I was a reading tutor for adults right after I retired. My first client – Shamreen – was a 55-year old woman from Bangladesh. She spoke no English at all, even though she and her family had been in the US for over a decade.
Using first grade readers and Richard Scary picture books, we muddled through pronunciation and word rhythms and practice, practice, practice. After a couple of weeks she asked if I would teach her how to order a meal at McDonalds, a desire that she evidently had on her mind for a long time.
After a few weeks of practice she went out to dinner with her family and without hesitation (according to her husband’s retelling) she marched to the counter and said ‘I want a cheeseburger, french fries and a soda.’
It was a victory of great magnitude for this sweet woman. It took a lot for her to decide to learn, to come to weekly classes, to struggle through what her children were already doing fluently. I learned through her that humility and its partner, courage, are key components to learning.
Remembering that look of joy on Shamreen’s face, made the following story come to life as if I was sitting in their classroom.

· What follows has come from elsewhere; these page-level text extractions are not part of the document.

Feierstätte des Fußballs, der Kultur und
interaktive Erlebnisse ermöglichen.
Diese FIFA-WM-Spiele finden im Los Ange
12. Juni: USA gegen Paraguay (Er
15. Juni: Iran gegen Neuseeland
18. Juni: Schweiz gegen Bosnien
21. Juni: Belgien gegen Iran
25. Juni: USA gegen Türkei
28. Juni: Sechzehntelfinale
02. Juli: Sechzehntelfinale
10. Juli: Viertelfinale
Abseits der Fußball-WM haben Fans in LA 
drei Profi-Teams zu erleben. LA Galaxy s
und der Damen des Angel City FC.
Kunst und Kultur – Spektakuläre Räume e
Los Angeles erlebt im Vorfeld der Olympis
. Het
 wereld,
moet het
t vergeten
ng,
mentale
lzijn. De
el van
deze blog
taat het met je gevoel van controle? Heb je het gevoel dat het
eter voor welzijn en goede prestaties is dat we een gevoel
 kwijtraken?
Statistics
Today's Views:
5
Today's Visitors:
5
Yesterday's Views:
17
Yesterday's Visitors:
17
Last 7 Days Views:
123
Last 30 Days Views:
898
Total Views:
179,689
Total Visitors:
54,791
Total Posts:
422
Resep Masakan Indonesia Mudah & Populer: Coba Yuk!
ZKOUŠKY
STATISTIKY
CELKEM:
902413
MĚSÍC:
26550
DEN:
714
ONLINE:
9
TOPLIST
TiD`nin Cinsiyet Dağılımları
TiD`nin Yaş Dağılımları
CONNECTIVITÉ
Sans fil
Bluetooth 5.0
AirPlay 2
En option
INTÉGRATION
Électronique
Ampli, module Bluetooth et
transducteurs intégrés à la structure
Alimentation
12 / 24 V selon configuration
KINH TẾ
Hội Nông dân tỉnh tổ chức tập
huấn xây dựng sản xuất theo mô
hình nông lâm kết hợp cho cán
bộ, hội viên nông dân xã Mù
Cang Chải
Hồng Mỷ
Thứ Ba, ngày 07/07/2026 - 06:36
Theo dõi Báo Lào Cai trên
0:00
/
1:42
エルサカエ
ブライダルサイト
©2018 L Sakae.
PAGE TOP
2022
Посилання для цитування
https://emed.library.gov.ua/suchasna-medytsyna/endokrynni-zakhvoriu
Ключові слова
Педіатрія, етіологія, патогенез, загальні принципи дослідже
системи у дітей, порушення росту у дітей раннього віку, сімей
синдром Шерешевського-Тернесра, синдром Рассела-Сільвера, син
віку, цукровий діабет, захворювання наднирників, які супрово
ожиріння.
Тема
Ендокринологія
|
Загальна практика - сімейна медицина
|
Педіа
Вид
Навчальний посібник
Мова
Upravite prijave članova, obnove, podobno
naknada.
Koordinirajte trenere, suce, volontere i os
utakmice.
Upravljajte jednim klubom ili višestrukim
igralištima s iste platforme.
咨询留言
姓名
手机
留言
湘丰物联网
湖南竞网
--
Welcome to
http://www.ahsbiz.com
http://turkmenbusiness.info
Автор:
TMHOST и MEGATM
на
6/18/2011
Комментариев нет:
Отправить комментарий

In the village of Phangne in western India, there are 28 women, all over the age of 60, attending the aajibaichi shala, the first “school for grandmothers,” to learn to read. Every day, between 2pm and 4pm, the aajis, or grandmothers, meet in a bamboo hut, dressed in pink saris (their school uniform), carrying schoolbags.

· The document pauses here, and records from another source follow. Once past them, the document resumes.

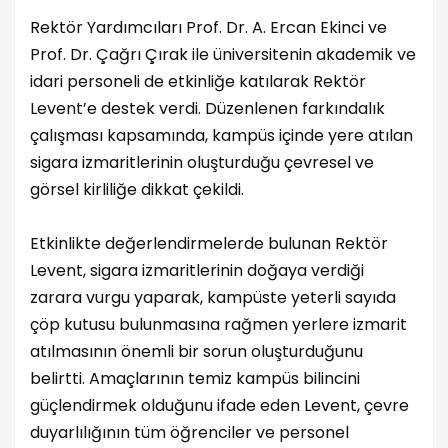
Rektör Yardımcıları Prof. Dr. A. Ercan Ekinci ve
Prof. Dr. Çağrı Çırak ile üniversitenin akademik ve
idari personeli de etkinliğe katılarak Rektör
Levent’e destek verdi. Düzenlenen farkındalık
çalışması kapsamında, kampüs içinde yere atılan
sigara izmaritlerinin oluşturduğu çevresel ve
görsel kirliliğe dikkat çekildi.
Etkinlikte değerlendirmelerde bulunan Rektör
Levent, sigara izmaritlerinin doğaya verdiği
zarara vurgu yaparak, kampüste yeterli sayıda
çöp kutusu bulunmasına rağmen yerlere izmarit
atılmasının önemli bir sorun oluşturduğunu
belirtti. Amaçlarının temiz kampüs bilincini
güçlendirmek olduğunu ifade eden Levent, çevre
duyarlılığının tüm öğrenciler ve personel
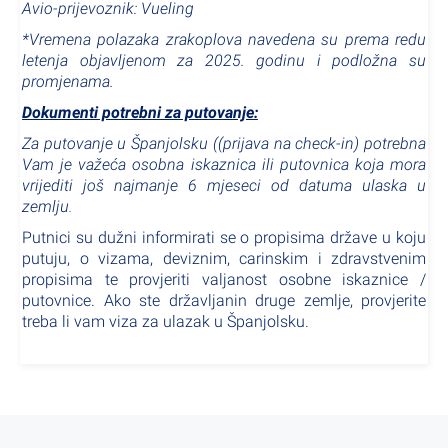
Avio-prijevoznik: Vueling
*Vremena polazaka zrakoplova navedena su prema redu
letenja objavljenom za 2025. godinu i podložna su
promjenama.
Dokumenti potrebni za putovanje:
Za putovanje u Španjolsku (
(prijava na check-in)
potrebna
Vam je važeća osobna iskaznica ili putovnica koja mora
vrijediti još najmanje 6 mjeseci od datuma ulaska u
zemlju
.
Putnici su dužni informirati se o propisima države u koju
putuju, o vizama, deviznim, carinskim i zdravstvenim
propisima te provjeriti valjanost osobne iskaznice /
putovnice. Ako ste državljanin druge zemlje, provjerite
treba li vam viza za ulazak u Španjolsku.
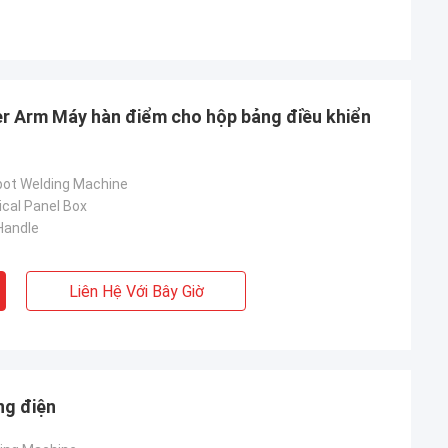
r Arm Máy hàn điểm cho hộp bảng điều khiển
pot Welding Machine
ical Panel Box
Handle
Liên Hệ Với Bây Giờ
ng điện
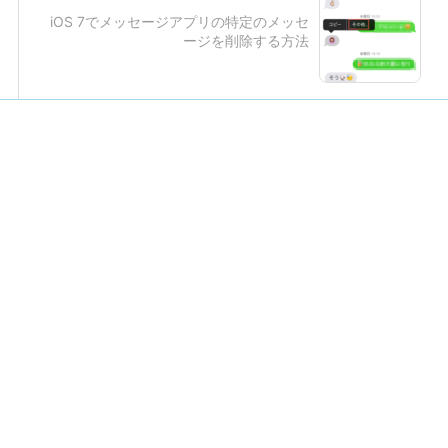
iOS 7でメッセージアプリの特定のメッセ
ージを削除する方法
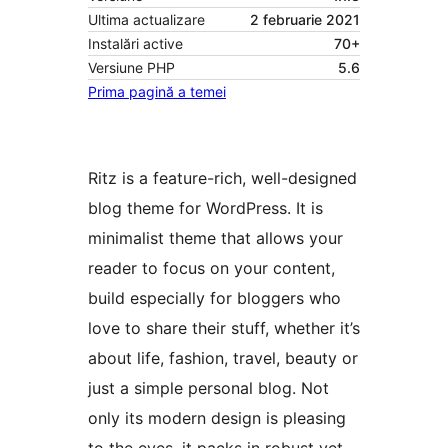
Ultima actualizare
2 februarie 2021
Instalări active
70+
Versiune PHP
5.6
Prima pagină a temei
Ritz is a feature-rich, well-designed
blog theme for WordPress. It is
minimalist theme that allows your
reader to focus on your content,
build especially for bloggers who
love to share their stuff, whether it’s
about life, fashion, travel, beauty or
just a simple personal blog. Not
only its modern design is pleasing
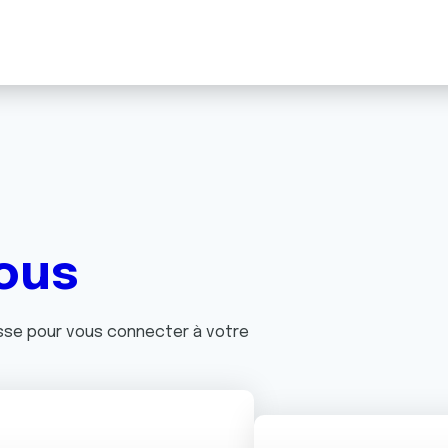
ous
asse pour vous connecter à votre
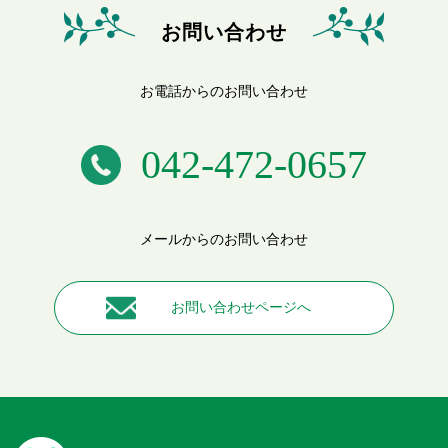
お問い合わせ
お電話からのお問い合わせ
042-472-0657
メールからのお問い合わせ
お問い合わせページへ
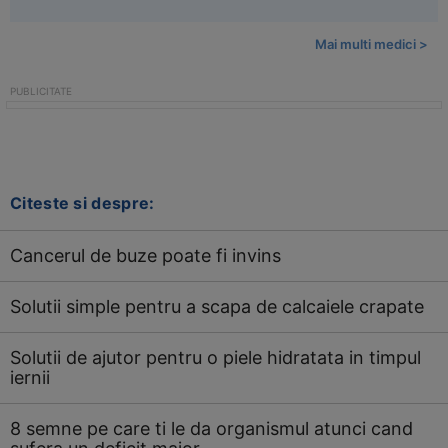
Mai multi medici >
Citeste si despre:
Cancerul de buze poate fi invins
Solutii simple pentru a scapa de calcaiele crapate
Solutii de ajutor pentru o piele hidratata in timpul
iernii
8 semne pe care ti le da organismul atunci cand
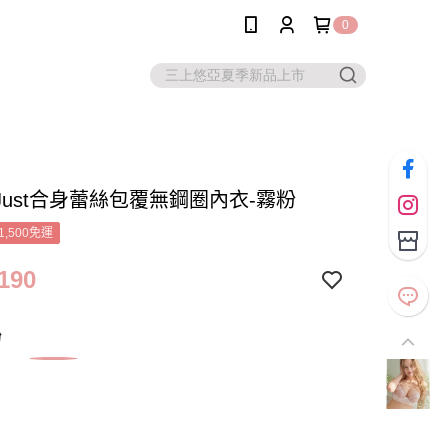
0
Just合身蕾絲包覆無鋼圈內衣-霧粉
1,500免運
190
粉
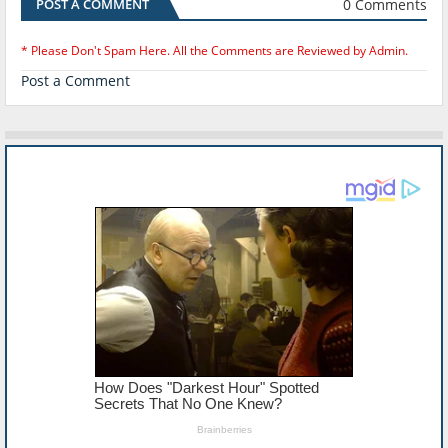
0 Comments
POST A COMMENT
* Please Don't Spam Here. All the Comments are Reviewed by Admin.
Post a Comment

‘Listen’ to the passion in their words [my comments inserted]…
None of us went to school. We were poor. I was never allowed to. If I went to school, who would bring water from the well, or make cow dung cakes [for fuel] or wash the family’s clothes? [Priorities of poverty.]
Who knows, if we’d been given the chance to study when we were children, we may all have become doctors. [Such belief in their own potential, if given a chance! Love.]

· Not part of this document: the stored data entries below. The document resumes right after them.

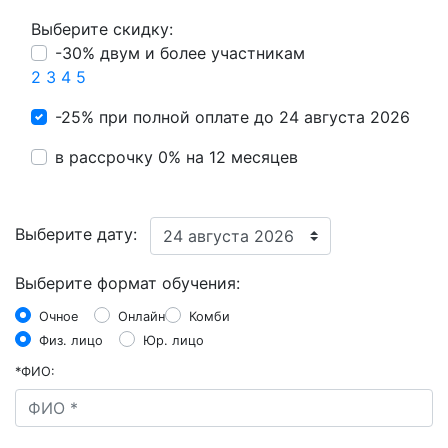
Выберите скидку:
-30% двум и более участникам
2
3
4
5
-25% при полной оплате
до 24 августа 2026
в рассрочку 0% на 12 месяцев
Выберите дату:
Выберите формат обучения:
Очное
Онлайн
Комби
Физ. лицо
Юр. лицо
*
ФИО:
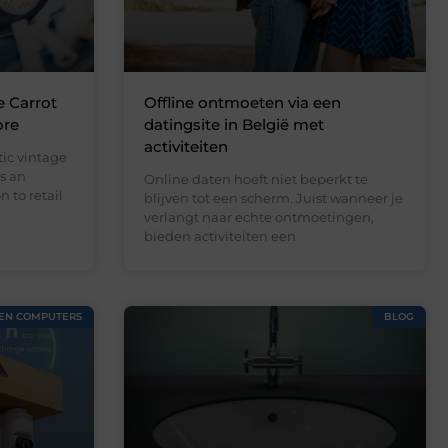
e Carrot
Offline ontmoeten via een
ore
datingsite in België met
activiteiten
ic vintage
s an
Online daten hoeft niet beperkt te
 to retail
blijven tot een scherm. Juist wanneer je
verlangt naar echte ontmoetingen,
bieden activiteiten een
 EN COMPUTERS
BLOG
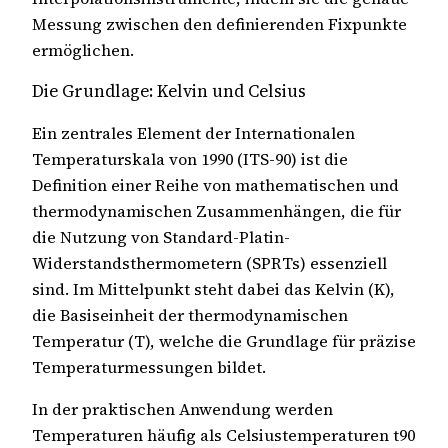
Messung zwischen den definierenden Fixpunkte
ermöglichen.
Die Grundlage: Kelvin und Celsius
Ein zentrales Element der Internationalen
Temperaturskala von 1990 (ITS-90) ist die
Definition einer Reihe von mathematischen und
thermodynamischen Zusammenhängen, die für
die Nutzung von Standard-Platin-
Widerstandsthermometern (SPRTs) essenziell
sind. Im Mittelpunkt steht dabei das Kelvin (K),
die Basiseinheit der thermodynamischen
Temperatur (T), welche die Grundlage für präzise
Temperaturmessungen bildet.
In der praktischen Anwendung werden
Temperaturen häufig als Celsiustemperaturen t90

When I meet God, I should at least be able to sign my name. [My personal favorite!]
There are 273 million people who are illiterate in India today. Since most literacy initiatives target the young, this grassroots initiative is all the more exciting – this group of grandmothers who courageously stepped out of the status quo and are pursuing education for the first time in their lives.
In the words of one of these students…
As long as I live, I want to learn.
Hats off to these aajis for never, ever giving up on this! Go Grannies, Go!